The 15th CRISP online seminar with Bryce Newell, University of Oregon
Wednesday, March 18, 2026 - 13:00

Bryce Newell, Associate Professor in the School of Journalism and Communication at the University of Oregon will deliver the 15th CRISP online seminar. The seminar is entitled 'Digital Sanctuary: Encoding Digital Refuge into State and Local Sanctuary Efforts' and takes place at 1pm GMT on Wednesday March 18th 2026. To join the seminar, click on the 'Join the Seminar' link at the bottom of this page.  The link will become live 15 minutes before the start of the seminar.

Abstract

Sanctuary has long been associated with creating safe places where immigrants are protected from immigration enforcement. Historically, sanctuary efforts focused on physical places of refuge, including churches, cities, and states. Less attention has been directed at what we call digital sanctuary: digital spaces, processes, or other arrangements at the state or local level wherein data about immigrants or others, or data about these individuals and their communications, activities, relationships, or movements, etc., is shielded from access by immigration enforcement authorities, including through forms of state surveillance.

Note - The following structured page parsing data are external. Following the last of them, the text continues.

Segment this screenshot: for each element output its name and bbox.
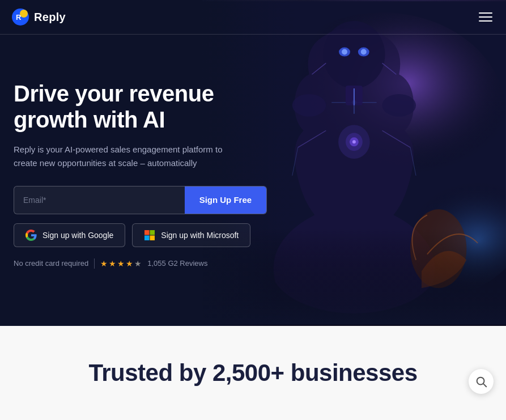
- hero-subtext: Reply is your AI-powered sales engagemen…: [14, 143, 240, 170]
- hamburger-line-2: [479, 16, 492, 18]
- star-2: ★: [109, 259, 116, 268]
- google-signup-button[interactable]: Sign up with Google: [14, 223, 125, 247]
- oauth-buttons-row: Sign up with Google Sign up with Microso…: [14, 223, 267, 247]
- hamburger-line-1: [479, 12, 492, 14]
- hero-headline: Drive your revenue growth with AI: [14, 80, 267, 133]
- google-icon: [25, 230, 37, 241]
- svg-line-36: [483, 384, 486, 387]
- star-1: ★: [100, 259, 108, 268]
- star-5: ★: [134, 259, 142, 268]
- nav-brand-name: Reply: [34, 11, 66, 24]
- hero-content: Drive your revenue growth with AI Reply …: [0, 0, 278, 326]
- microsoft-btn-label: Sign up with Microsoft: [161, 231, 239, 240]
- trust-row: No credit card required ★ ★ ★ ★ ★ 1,055 …: [14, 258, 267, 269]
- reply-logo-icon: R: [11, 8, 29, 26]
- svg-rect-33: [144, 235, 150, 240]
- svg-rect-31: [144, 230, 150, 235]
- trusted-heading: Trusted by 2,500+ businesses: [88, 359, 417, 387]
- navbar: R Reply: [0, 0, 506, 35]
- hamburger-button[interactable]: [477, 10, 495, 24]
- floating-search-button[interactable]: [469, 369, 494, 394]
- hamburger-line-3: [479, 20, 492, 22]
- search-icon: [475, 375, 487, 388]
- no-cc-text: No credit card required: [14, 259, 88, 268]
- google-btn-label: Sign up with Google: [42, 231, 113, 240]
- nav-logo[interactable]: R Reply: [11, 8, 66, 26]
- email-signup-form: Sign Up Free: [14, 186, 267, 214]
- svg-rect-34: [150, 235, 155, 240]
- signup-free-button[interactable]: Sign Up Free: [185, 186, 267, 214]
- microsoft-icon: [144, 230, 155, 241]
- svg-text:R: R: [16, 13, 22, 22]
- star-3: ★: [117, 259, 125, 268]
- g2-reviews-text: 1,055 G2 Reviews: [147, 259, 207, 268]
- microsoft-signup-button[interactable]: Sign up with Microsoft: [132, 223, 250, 247]
- email-input[interactable]: [14, 186, 185, 214]
- bottom-section: Trusted by 2,500+ businesses: [0, 326, 506, 420]
- star-4: ★: [126, 259, 133, 268]
- hero-section: R Reply Drive your revenue growth with A…: [0, 0, 506, 326]
- stars-rating: ★ ★ ★ ★ ★: [100, 259, 142, 268]
- trust-divider: [94, 258, 95, 269]
- svg-rect-32: [150, 230, 155, 235]
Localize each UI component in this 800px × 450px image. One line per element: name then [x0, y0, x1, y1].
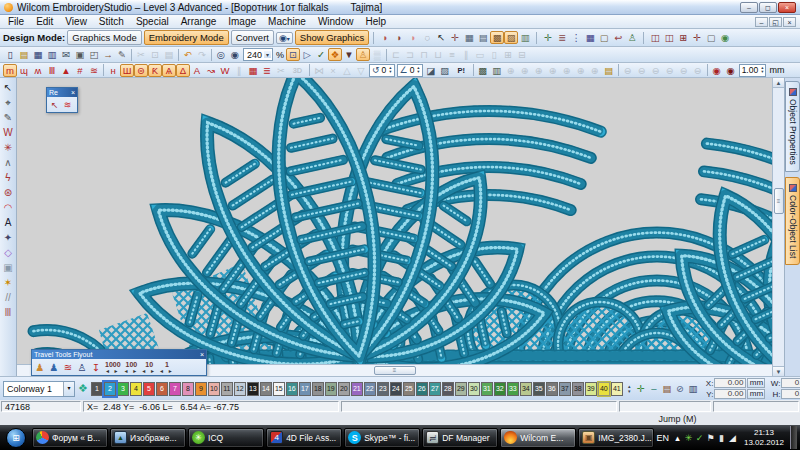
colorway-swatch-28[interactable]: 28 — [442, 382, 454, 396]
layers-tool[interactable]: ▣ — [1, 260, 16, 275]
icq-tray-icon[interactable]: ✳ — [683, 432, 694, 443]
lettering-w-tool[interactable]: W — [1, 125, 16, 140]
cycle-colors-icon[interactable]: ❖ — [77, 382, 89, 395]
hatch-tool[interactable]: // — [1, 290, 16, 305]
menu-view[interactable]: View — [59, 16, 93, 27]
vscroll-down-icon[interactable]: ▼ — [773, 366, 784, 376]
branch-b-icon[interactable]: ▥ — [490, 64, 504, 77]
save-design-icon[interactable]: ▦ — [31, 48, 45, 61]
colorway-swatch-30[interactable]: 30 — [468, 382, 480, 396]
stitch-edit-icon[interactable]: ≋ — [61, 98, 74, 111]
travel-step-100[interactable]: 100◂ ▸ — [125, 361, 139, 374]
skew-spinner[interactable]: ∠0▴▾ — [397, 64, 423, 77]
palette-scroll-spinner[interactable]: ▴▾ — [626, 384, 633, 394]
pen-tool[interactable]: ✎ — [1, 110, 16, 125]
input-a-icon[interactable]: ʜ — [106, 64, 120, 77]
colorway-swatch-17[interactable]: 17 — [299, 382, 311, 396]
reshape-flyout-close-icon[interactable]: × — [68, 89, 75, 97]
motif-run-icon[interactable]: W — [218, 64, 232, 77]
colorway-swatch-15[interactable]: 15 — [273, 382, 285, 396]
email-icon[interactable]: ✉ — [59, 48, 73, 61]
zoom-level-combo[interactable]: 240▾ — [243, 48, 273, 61]
input-c-icon[interactable]: ⊜ — [134, 64, 148, 77]
colorway-select[interactable]: Colorway 1▾ — [3, 381, 75, 397]
lettering-a-tool[interactable]: A — [1, 215, 16, 230]
colorway-swatch-10[interactable]: 10 — [208, 382, 220, 396]
menu-machine[interactable]: Machine — [262, 16, 312, 27]
vscroll-thumb[interactable]: ≡ — [774, 188, 784, 214]
colorway-swatch-21[interactable]: 21 — [351, 382, 363, 396]
travel-step-1000[interactable]: 1000◂ ▸ — [105, 361, 121, 374]
hide-color-icon[interactable]: – — [647, 382, 660, 395]
back-arrow-icon[interactable]: ↩ — [611, 31, 625, 44]
overview-window-icon[interactable]: ⊡ — [286, 48, 300, 61]
grid-ref-icon[interactable]: ▦ — [583, 31, 597, 44]
show-functions-icon[interactable]: ✓ — [314, 48, 328, 61]
menu-image[interactable]: Image — [222, 16, 262, 27]
colorway-swatch-4[interactable]: 4 — [130, 382, 142, 396]
hscroll-thumb[interactable]: ≡ — [374, 366, 416, 375]
rotate-spinner[interactable]: ↺0▴▾ — [369, 64, 395, 77]
travel-flyout-close-icon[interactable]: × — [197, 351, 204, 359]
vscroll-up-icon[interactable]: ▲ — [773, 78, 784, 88]
zoom-in-icon[interactable]: ◉ — [228, 48, 242, 61]
embroidery-mode-button[interactable]: Embroidery Mode — [144, 30, 229, 45]
taskbar-clock[interactable]: 21:1313.02.2012 — [741, 428, 787, 448]
x-field[interactable]: 0.00 — [714, 378, 746, 388]
e-stitch-icon[interactable]: ɰ — [17, 64, 31, 77]
penetrations-icon[interactable]: P! — [452, 64, 471, 77]
arc-tool[interactable]: ◠ — [1, 200, 16, 215]
bitmap-2-icon[interactable]: ▨ — [504, 31, 518, 44]
reshape-arrow-icon[interactable]: ↖ — [48, 98, 61, 111]
design-canvas[interactable]: ≡ Re× ↖≋ Travel Tools Flyout× ♟♟≋♙↧1000◂… — [17, 78, 772, 376]
machine-format-dropdown[interactable]: ◉▾ — [276, 32, 293, 44]
figures-tool[interactable]: ✦ — [1, 230, 16, 245]
vertical-scrollbar[interactable]: ▲ ≡ ▼ — [772, 78, 784, 376]
hoop-1-icon[interactable]: ◫ — [648, 31, 662, 44]
tray-expand-icon[interactable]: ▴ — [672, 432, 683, 443]
open-design-icon[interactable]: ▤ — [17, 48, 31, 61]
travel-step-1[interactable]: 1◂ ▸ — [160, 361, 174, 374]
polyline-node-tool[interactable]: ϟ — [1, 170, 16, 185]
package-icon[interactable]: ▢ — [597, 31, 611, 44]
colorway-swatch-36[interactable]: 36 — [546, 382, 558, 396]
align-center-icon[interactable]: ✛ — [541, 31, 555, 44]
thread-chart-icon[interactable]: ▤ — [660, 382, 673, 395]
pin-icon[interactable]: ✛ — [448, 31, 462, 44]
colorway-swatch-32[interactable]: 32 — [494, 382, 506, 396]
maximize-button[interactable]: ◻ — [759, 2, 777, 13]
open-arrow-tool[interactable]: ∧ — [1, 155, 16, 170]
slow-redraw-icon[interactable]: ▷ — [300, 48, 314, 61]
hoop-5-icon[interactable]: ▢ — [704, 31, 718, 44]
pointer-icon[interactable]: ↖ — [434, 31, 448, 44]
colorway-swatch-11[interactable]: 11 — [221, 382, 233, 396]
tatami-stitch-icon[interactable]: Ⅲ — [45, 64, 59, 77]
zigzag-stitch-icon[interactable]: ʍ — [31, 64, 45, 77]
menu-file[interactable]: File — [2, 16, 30, 27]
colorway-swatch-12[interactable]: 12 — [234, 382, 246, 396]
print-icon[interactable]: ▣ — [73, 48, 87, 61]
menu-special[interactable]: Special — [130, 16, 175, 27]
sequence-icon[interactable]: ▨ — [438, 64, 452, 77]
select-tool[interactable]: ↖ — [1, 80, 16, 95]
shield-icon[interactable]: ✓ — [694, 432, 705, 443]
colorway-swatch-20[interactable]: 20 — [338, 382, 350, 396]
pen-notes-icon[interactable]: ✎ — [115, 48, 129, 61]
close-button[interactable]: × — [778, 2, 796, 13]
branch-a-icon[interactable]: ▩ — [476, 64, 490, 77]
show-desktop-button[interactable] — [790, 426, 797, 449]
undo-icon[interactable]: ↶ — [181, 48, 195, 61]
colorway-swatch-31[interactable]: 31 — [481, 382, 493, 396]
colorway-swatch-3[interactable]: 3 — [117, 382, 129, 396]
bitmap-3-icon[interactable]: ▥ — [518, 31, 532, 44]
colorway-swatch-13[interactable]: 13 — [247, 382, 259, 396]
export-icon[interactable]: → — [101, 48, 115, 61]
colorway-swatch-22[interactable]: 22 — [364, 382, 376, 396]
tatami-fill-icon[interactable]: ◗ — [392, 31, 406, 44]
taskbar-button-skype[interactable]: SSkype™ - fi... — [344, 428, 420, 448]
fancy-fill-icon[interactable]: ▲ — [59, 64, 73, 77]
colorway-swatch-34[interactable]: 34 — [520, 382, 532, 396]
motif-fill-icon[interactable]: ◗ — [406, 31, 420, 44]
run-stitch-icon[interactable]: ↝ — [204, 64, 218, 77]
colorway-swatch-23[interactable]: 23 — [377, 382, 389, 396]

We argue that there is a growing need to incorporate forms of digital sanctuary into sanctuary commitments around the world, including within data privacy legislation and the regulation of surveillance and other emerging technologies like artificial intelligence. We provide examples of how digital sanctuary could be built into state law (including data privacy and data broker registration laws) in the United States and the information practices of state agencies and humanitarian migrant-aid organizations. This paper is co-authored with Dr. Bibo Lin, Assistant Professor at Texas A&M International University.

Biography

Bryce Clayton Newell, PhD, JD, is The David and Nancy Petrone Faculty Fellow and Associate Professor in the School of Journalism and Communication at the University of Oregon. He is also a Co-Director of the Surveillance Studies Network (SSN) and a Dialogue Editor for Surveillance & Society. Bryce is an information scientist and socio-legal scholar whose research investigates the social, legal, and ethical implications of information technologies in society. Bibo Lin, PhD, is an Assistant Professor at Texas A&M International University.